この睡眠禁止帯を過ぎると体温は下がり始めます。そこで、睡眠禁止帯に軽い運動をして体温を少し上げておくと、その後の体温下降がスムーズになるのです。
外に出られない日は室内でストレッチをしましょう。15分程度の運動でも十分効果があります。
早起きする方法16 夕食は軽くする
夕食は軽くして、睡眠中は消化機能も休ませてあげましょう。
満腹状態だと、寝ていても胃は消化活動で忙しくなるので、眠りは浅くなってしまいます。
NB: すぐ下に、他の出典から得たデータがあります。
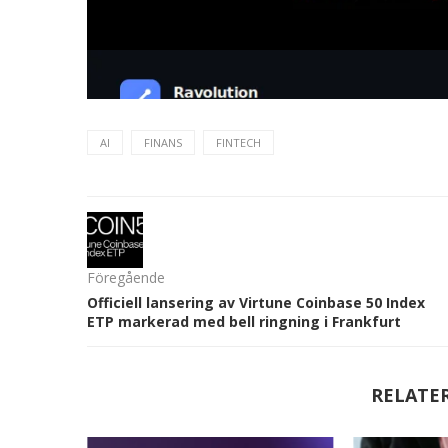
AI
FINANS
FINTECH
Föregående
Officiell lansering av Virtune Coinbase 50 Index
ETP markerad med bell ringning i Frankfurt
RELATE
寝る前にたくさん食べることは、不眠の原因にもなるのです。
そこで、昼食を多めにして、夕食では炭水化物をとらないといった工夫をしましょう。
仕事が長引いて夕食が遅くなりそうな日は、夕食を分割します。午後6時頃に軽く食べ、遅い時間に帰宅したら、肉や脂肪など消化に時間がかかるものを食べないようにしましょう。
まとめ
ぐっすり眠るためにリラックスする方法は、ここで挙げたもの以外にも、アロマテラピーやツボ刺激、音楽鑑賞、ストレッチ、シャワーなど、いろいろなものがあります。
自分に合ったものを組み合わせて、気持ちのよい早起きができる習慣をつくってください。
長い睡眠時間をとっているのに、熟睡感がなくてスッキリ起きられないという人は、思い切って睡眠時間を短縮してみましょう。たとえば、今までよりもワンセット減らして7時間半を6時間にしてみるのです。
最初は起きるのがつらいでしょうし、睡眠不足を感じるかもしれませんが、脳は次第にその睡眠リズムに身体を合わせようとしますから、少しすると快適に起きることができるようになるかもしれません。